A boy asks his father to explain the differences among irritation, aggravation, and frustration. His father picks up the phone and dials a number at random. When the phone is answered, he asks, "Can I speak to Alf, please?"
"No! There's no one called Alf here," says the person who answered the phone.
His father hangs up. "That's irritation," he says.
He picks up the phone again, dials the same number, and asks for Alf a second time. "No-there's no one here called Alf. Go away. If you call again I shall telephone the police," the person says.
His father hangs up and says, "That's aggravation."
"Then what's frustration?" asks his son. The father picks up the phone and dials the same number a third time.
"Hello, this is Alf.
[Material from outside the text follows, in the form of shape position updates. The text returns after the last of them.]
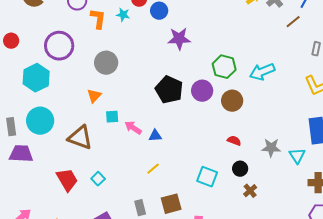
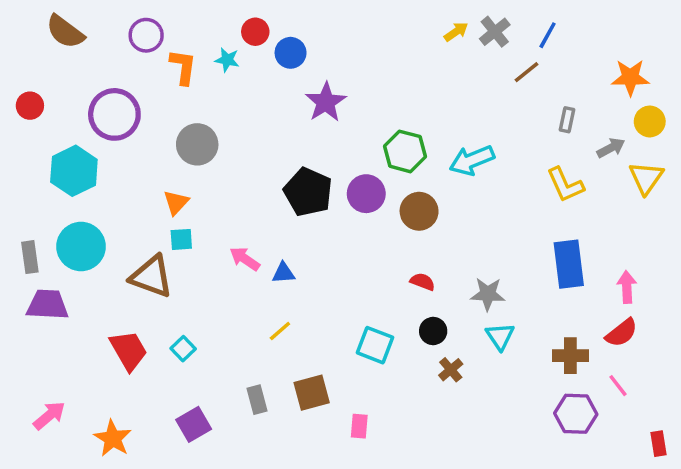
purple star: (179, 39) -> (326, 102), turned -30
cyan square: (112, 117) -> (181, 239), moved
cyan triangle: (297, 156) -> (500, 336), moved

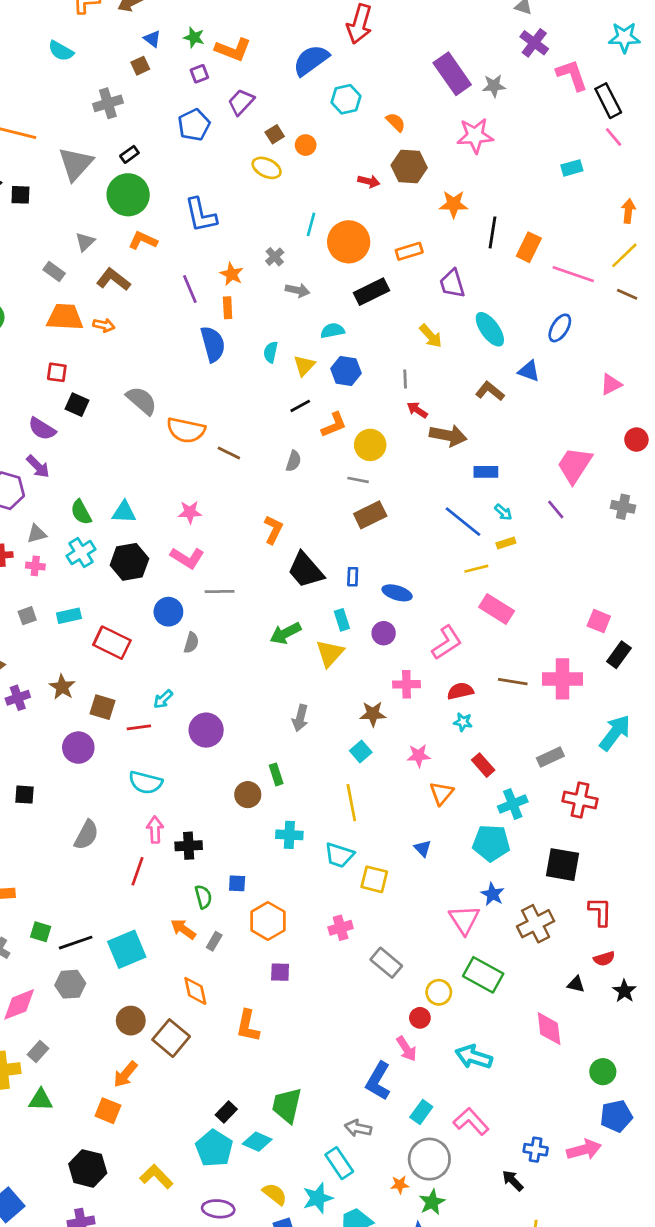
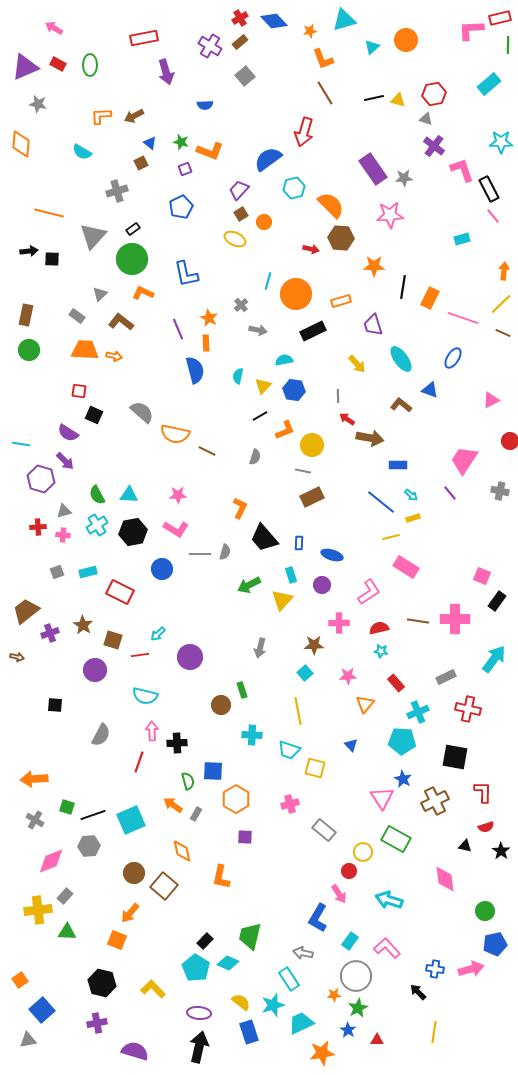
purple trapezoid: (241, 102) -> (239, 190), moved
orange semicircle: (396, 122) -> (331, 205), size x1.8
gray semicircle: (191, 643) -> (225, 552), moved
blue square: (237, 883) -> (213, 771), size x1.5

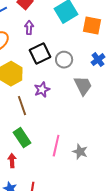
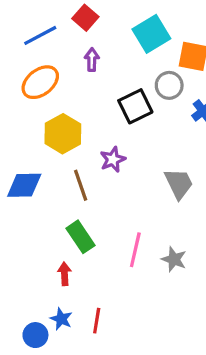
black square: (40, 54) -> (135, 106), moved
gray circle: (64, 60) -> (169, 85), moved
gray trapezoid: (83, 86) -> (179, 184), moved

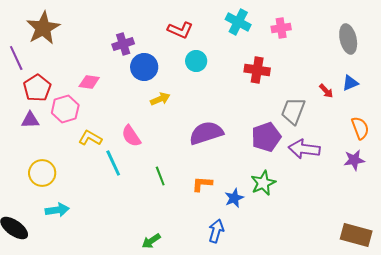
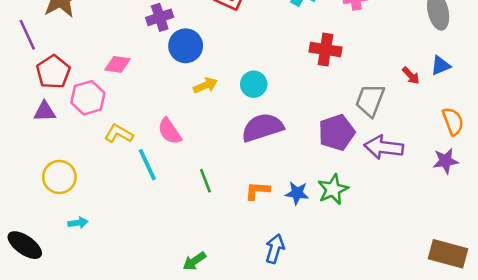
cyan circle: (196, 61) -> (254, 84), moved
blue star: (234, 198) -> (297, 193), moved, turned 30
cyan arrow: (57, 210) -> (78, 223), size x0.7

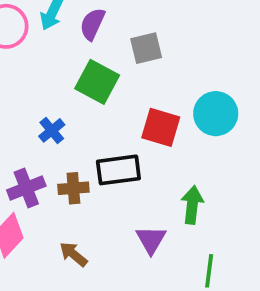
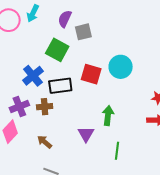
purple semicircle: (92, 24) -> (65, 19), moved
blue cross: (52, 130) -> (33, 76), size x1.5
black rectangle: (118, 170) -> (60, 86), moved

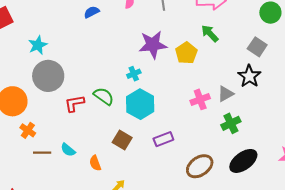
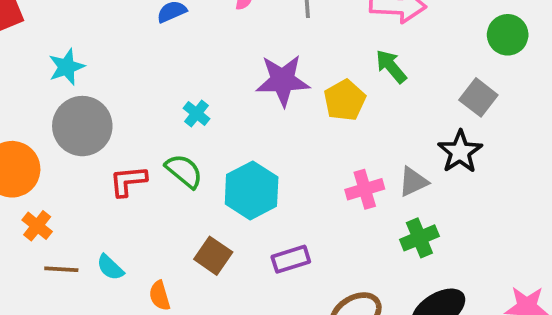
cyan cross: (134, 74) -> (197, 113), moved, turned -32

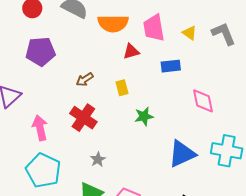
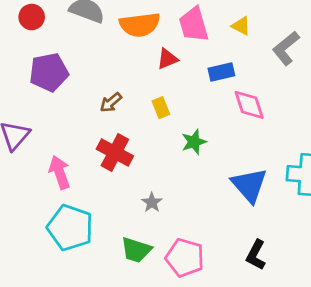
gray L-shape: (224, 34) -> (286, 48), moved, turned -100
pink diamond: (203, 101) -> (249, 105), moved
blue triangle: (182, 154) -> (249, 185), turned -40
gray star: (98, 159) -> (152, 202), moved

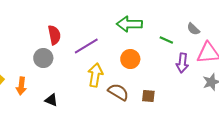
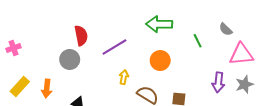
green line: (166, 40) -> (198, 41), turned 40
purple arrow: (182, 63) -> (218, 82), moved
yellow arrow: (95, 75) -> (124, 77), size x0.6

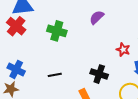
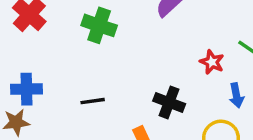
blue cross: (16, 69) -> (26, 89), turned -30

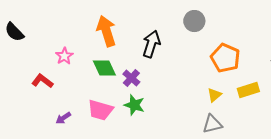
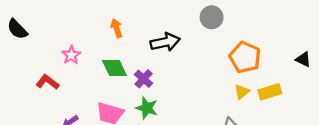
orange arrow: (106, 31) -> (117, 28), size x0.6
black arrow: (151, 44) -> (165, 42), turned 60
yellow triangle: (214, 95) -> (242, 92), moved

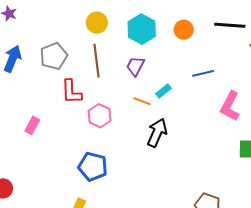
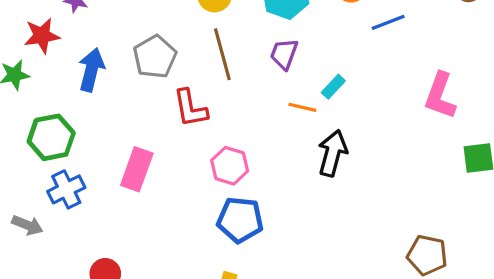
blue line: (203, 73) -> (388, 22), moved
pink hexagon: (100, 116) -> (230, 166), moved
pink rectangle: (32, 125) -> (137, 169), size x1.5

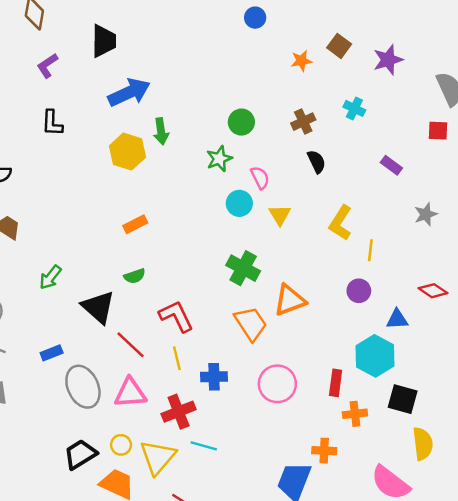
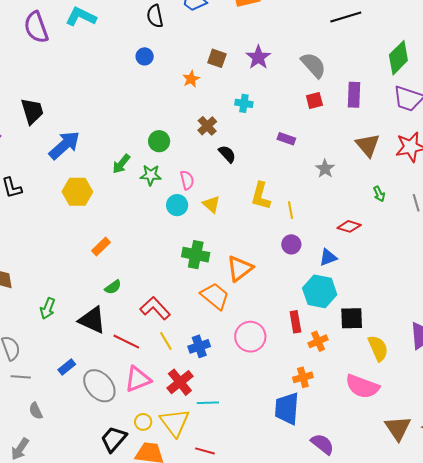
green arrow: (161, 131) -> (121, 164), moved, turned 65
green star: (219, 159) -> (151, 175), turned -30
pink semicircle: (260, 178) -> (187, 180), turned 30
Have I received any phone calls?" he asks casually.
My friend keeps saying, “Cheer up, it could be worse, you could get stuck underground in a hole full of water.”
I know he means well.
If the proverbial snake swallowing its tail ever finishes its mission...
Will it blink itself out of proverbial existence?
Worried that his son was spending too much money on dates, a father asked the boy how much his last date had cost.
The son thought for a minute and then replied, "Oh, about $15 I think."
"Well," said the father, "I'm proud of you for finally coming up with an inexpensive evening."
"To be honest Dad," the son went on, "we'd have spent more, but that was all the money she had."